The collaborative will use the 2023-2024 school year as a planning year.

Learning Collaborative establishes timeline of planning year

Jarek RutzHeadlines, Education

The collaborative will use the 2023-2024 school year as a planning year.

The collaborative will use the 2023-2024 school year as a planning year.

The Wilmington Learning Collaborative seems to have more focus and direction, with a timeline and five-phase approach to its 2023-2024 planning year unveiled this week.

The collaborative’s Tuesday night meeting was the first led by its newly hired executive director, Laura Burgos.

RELATED: WLC gets another planning year after Brandywine vote

The collaborative is a state agency created in November 2022 to improve the educational and societal outcomes for children in nine city elementary schools across Brandywine, Red Clay and Christina school districts.

By giving families a voice in policy making, it hopes to empower city residents and combat challenges like low test scores and graduation rates and high absenteeism, as well as improving other achievement metrics. 

The collaborative also hopes to connect families with social services to address issues such as  homelessness, poverty and hunger that can affect education. 

The agency has $10 million to spend courtesy of the state budget.

Here’s the timeline of the planning year, as discussed in Tuesday’s meeting:

October

  • Program budget
  • Contracts with partners
  • Recruitment 

Both the operational budget and budget for school programs are expected to be voted on and approved in the council’s Oct. 17 meeting. 

Burgos said that gives the council time to further assess the needs of schools and be accurate in creating programs that will work.

“This cannot be guesswork,” Burgos said. “We need to be fiscally responsible and anticipate what we’re going to need throughout the year.”

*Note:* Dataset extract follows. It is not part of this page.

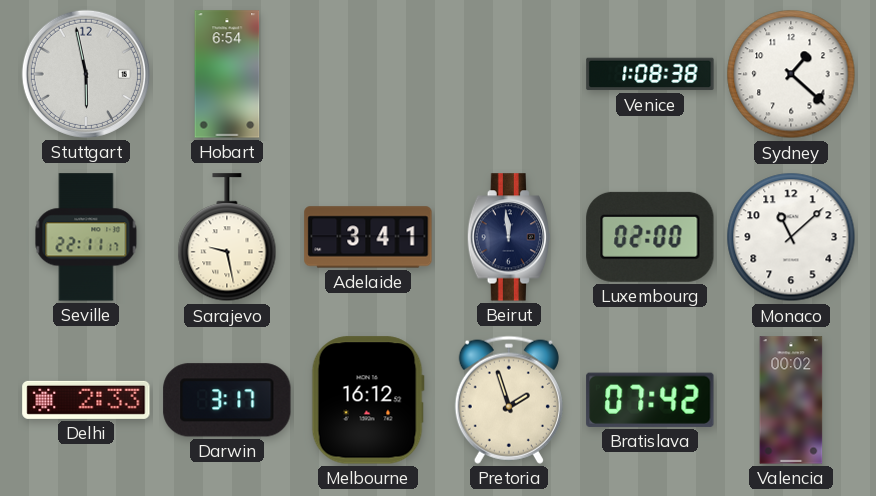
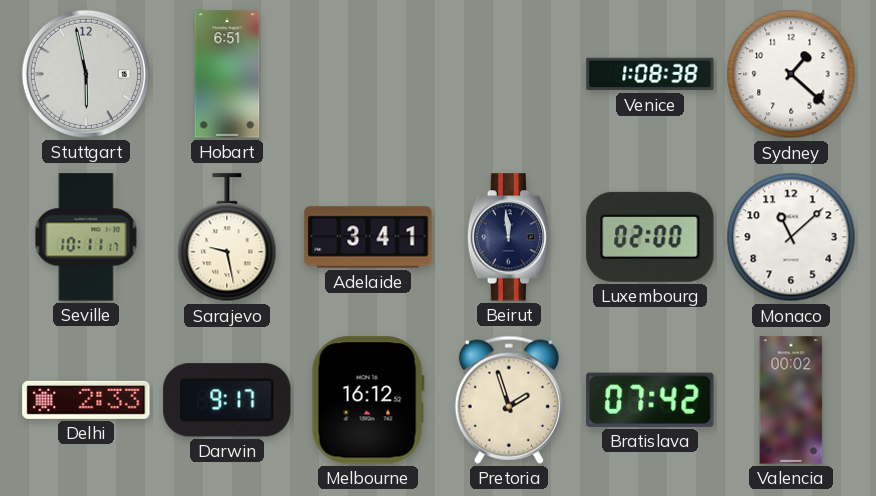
Hobart: 6:54 -> 6:51
Seville: 22:11 -> 10:11
Darwin: 3:17 -> 9:17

The council is working with partners Delaware State University on a $160,000 contract and Empower Schools on a $140,000 contract.

RELATED: Learning Collab hires DSU, Empower Schools to manage projects 

Both groups will help with project management.

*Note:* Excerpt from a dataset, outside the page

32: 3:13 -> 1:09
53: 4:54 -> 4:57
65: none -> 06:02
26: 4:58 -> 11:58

DSU is expected to focus on four main areas: project design, strategic advising, technical assistance and implementation.

Empower Schools, which has worked in 10 different states, is expected to help with governance systems, landscape analysis, liaison development, board support and more.

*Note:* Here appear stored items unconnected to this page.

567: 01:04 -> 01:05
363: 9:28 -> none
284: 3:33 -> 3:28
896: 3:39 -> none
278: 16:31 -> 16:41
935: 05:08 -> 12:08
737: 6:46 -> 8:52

“Both have been here since the onset of this journey,” Burgos said. “I want to be very clear around creating a scope of work for our partnership for the remainder of this academic year.”

The last key element of October is recruitment of four essential roles: a senior administrative assistant, a director of operations, a director of educator pathways and a director of instructional infrastructure.

Burgos also said she wants to begin the process of conducting a landscape analysis for all nine schools, which will outline the strengths, resources and needs of each. 

“We need some shared understanding, a common knowledge and a common barometer, as far as where we are in certain areas and where we need to go and how we’re going to get there.”

December

  • Landscape analysis concludes
  • Onboarding of the new hires

February ‘24

  • Professional development plan based off landscape analysis
  • Launch of WLC website

“The landscape analysis and the findings and recommendations should inform a professional development plan,” Burgos said. “What will spring, summer and fall look like? What are those core needs? What is the landscape analysis charging us to do and how are we going to align across the nine schools?”

The learning collaborative plans to ramp up its online presence, including establishing social media pages and a one-stop-shop website for all things related to the agency. 

“This could be the WLC hub where everything lives,” Burgos said. “What our schools are up to, the profiles of our schools, how to get in touch, how to be a part of the work. This is going to be a very interactive website.”

March ‘24

  • Resource allocations for the 2024-2025 school year

“We should already be ahead of the game and know how we’re going to allocate our resources for the next fiscal year,” Burgos said. “We should not be where we are right now, trying to figure out how we’re going to invest our resources for the rest of the year. We should have already made those decisions with school leaders and district teams.”

Spring/Summer ‘24

  • Plan implementation
  • Rollout of WLC school performance framework

“This is going to be an extension of the current Delaware framework with a few more metrics that we really want to hone in on for our schools,” Burgos said, “and again, this will be determined in collaboration with our schools.”